Matthew Backhouse is a NZME. News Service journalist based in Auckland.

PM: Govt help for hungry kids would be targeted

Food programmes for hungry Kiwi schoolchildren may soon get a boost from the Government. Photo / APN
Food programmes for hungry Kiwi schoolchildren may soon get a boost from the Government. Photo / APN

Prime Minister John Key says the Government will support hungry New Zealand schoolchildren if it needs to, but the problem is not as wide as some might suggest and help would be highly targeted.

His comments today come after Deputy Prime Minister Bill English said he was "quite open'' to considering a national food strategy for low-decile schools, which is among the proposals of an expert group appointed by Children's Commissioner Russell Wills.

Mr Key said the Government had for a long time been actively engaged in making sure children were fed at school.

He pointed to the Government's contribution to food charity KidsCan, the extension of the fruit in schools programme and its encouragement of the private sector, such as Fonterra's milk in schools programme.

"We assist schools where we can, and generally the feedback I get from schools is that while there are some children that clearly need support and some kids that will go to a breakfast programme, it's not every child and it's not every school,'' he said.

Mr Key said the money was highly targeted to low-decile schools.

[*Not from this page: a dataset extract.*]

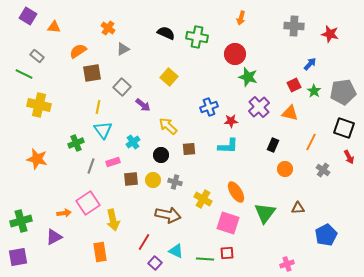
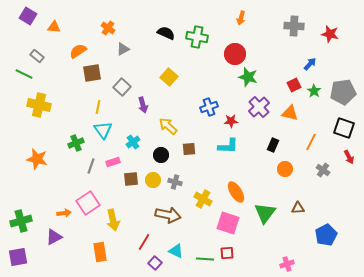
purple arrow at (143, 105): rotated 35 degrees clockwise
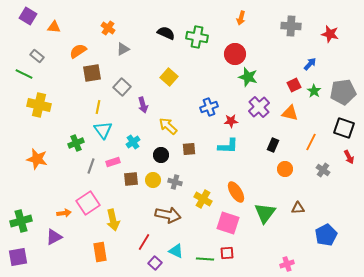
gray cross at (294, 26): moved 3 px left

A survey in 2007 showed 97 per cent of children went to school having had breakfast and also had lunch.

"So yes, there are some kids we've got to make sure we look after, and if the Government needs to support those kids we will. But again, I think it's more narrowly defined than some people might argue.''

Labour leader David Shearer yesterday said the Government had dismissed Labour's proposal to provide breakfast for hungry school kids at low-decile primary schools, but it was great to see a concession.

Child welfare group Every Child Counts welcomed news the Government was considering a national strategy, saying their was a need to mitigate the impacts of poverty and then deal with the causes.